Second, if Taxpayer is not an agent of Related Company, is Taxpayer’s
contract with Related Company a real property improvement contract or
a contract for the provision of tangible personal property?
Is Taxpayer an agent of Related Company?
Whether someone is an agent of another is not determined by statute, but
has instead been addressed by the courts on a case-by-case basis. The
courts have looked at a variety of factors to determine whether a relationship
between parties was one of agency or independent contractor.
In Cantor v. Cochran, 184 So.2d 173 (Fla.1966), the Florida Supreme Court approved the factors set out in Restatement (Second) of Agency, § 220 (1958) for making this determination.

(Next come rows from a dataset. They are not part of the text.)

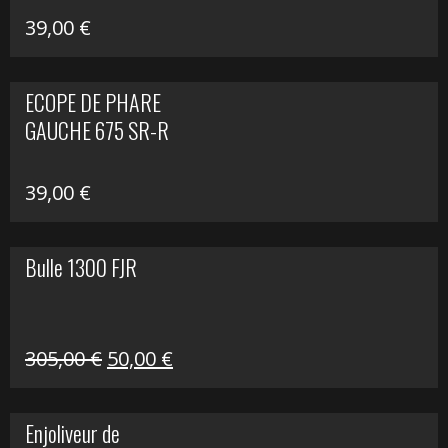
39,00
€
ECOPE DE PHARE
GAUCHE 675 SR-R
39,00
€
Bulle 1300 FJR
Le
Le
305,00
€
50,00
€
prix
prix
initial
actuel
Enjoliveur de
était :
est :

Those factors include:
• the extent of control that, by the agreement, the master exercises over the details of the work;
• whether or not the one employed is engaged in a distinct occupation or business;
• the kind of occupation, with reference to whether, in the locality, the work is usually done under the direction of the employer or by a specialist without supervision;
• the skill required in the particular occupation;
• whether the employer or the worker supplies the instrumentalities, tools, and the place of work for the person doing the work;
• the length of time for which the person is employed;
• the method of payment, whether by the time or by the job;
• whether or not the work is a part of the regular business of the employer;
• whether or not the parties believe they are creating the relation of master and servant;
• whether the principal is or is not in business.
The
Cantor Court found that the individual in question was an employee [i.e., agent]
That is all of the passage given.